Carbamazepine but not valproate induces CYP2A6 activity in smokers with mental illness.

Background: Antiepileptic drugs (AED) are being increasingly used in the management of serious mental illness, but their effects on nicotine metabolism have not been studied.

Methods: This study investigated the effects of three AEDs (carbamazepine, oxcarbazepine, and valproic acid) on nicotine and nicotine metabolite levels in 149 smokers with schizophrenia and bipolar disorder who participated in an afternoon blood draw for nicotine, cotinine, and 3'-hydroxycotinine (3HC). The ratio of 3HC to cotinine was calculated as a marker of CYP2A6 metabolic activity. Among the participants, 8 smokers were taking carbamazepine, 6 were taking oxcarbazepine, and 40 were taking valproic acid.

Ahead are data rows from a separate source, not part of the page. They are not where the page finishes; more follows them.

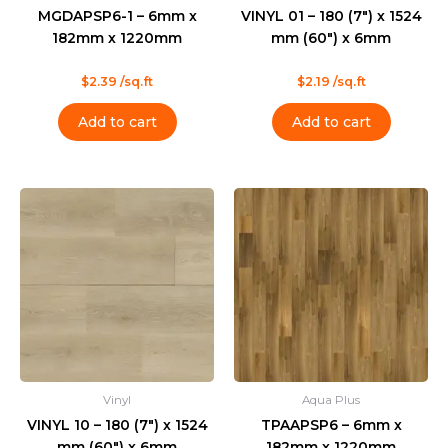
MGDAPSP6-1 – 6mm x
VINYL 01 – 180 (7″) x 1524
182mm x 1220mm
mm (60″) x 6mm
Rated
Rated
$
2.39
/sq.ft
$
2.19
/sq.ft
0
0
out
out
of
of
Add to cart
Add to cart
5
5
Vinyl
Aqua Plus
VINYL 10 – 180 (7″) x 1524
TPAAPSP6 – 6mm x
mm (60″) x 6mm
182mm x 1220mm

Results: The 3HC/cotinine ratio was significantly higher in individuals taking carbamazepine or oxcarbazepine (combined, n = 14) versus those not taking either (mean 0.993 versus 0.503; P < 0.001). The cotinine/cigarette per day ratio was significantly lower in individuals taking carbamazepine or oxcarbazepine. The 3HC/cotinine ratios were also significantly higher in the subgroup of individuals taking carbamazepine (n = 8) versus those not taking it. There were no significant differences in nicotine or cotinine levels or 3HC/cotinine ratios in individuals taking valproic acid versus those not taking it. We conducted backward stepwise linear regression models to identify predictors of the log transformed 3HC/cotinine ratios. Taking carbamazepine and number of cigarettes smoked per day were significant determinants of log 3HC/cotinine.

Conclusions: Carbamazepine likely induces hepatic metabolism via CYP2A6 and is associated with increased 3HC/cotinine ratios.

Impact: Increased nicotine metabolism in individuals using AED has implications for increased smoking behavior and exposure to more tobacco toxins, which warrants further study.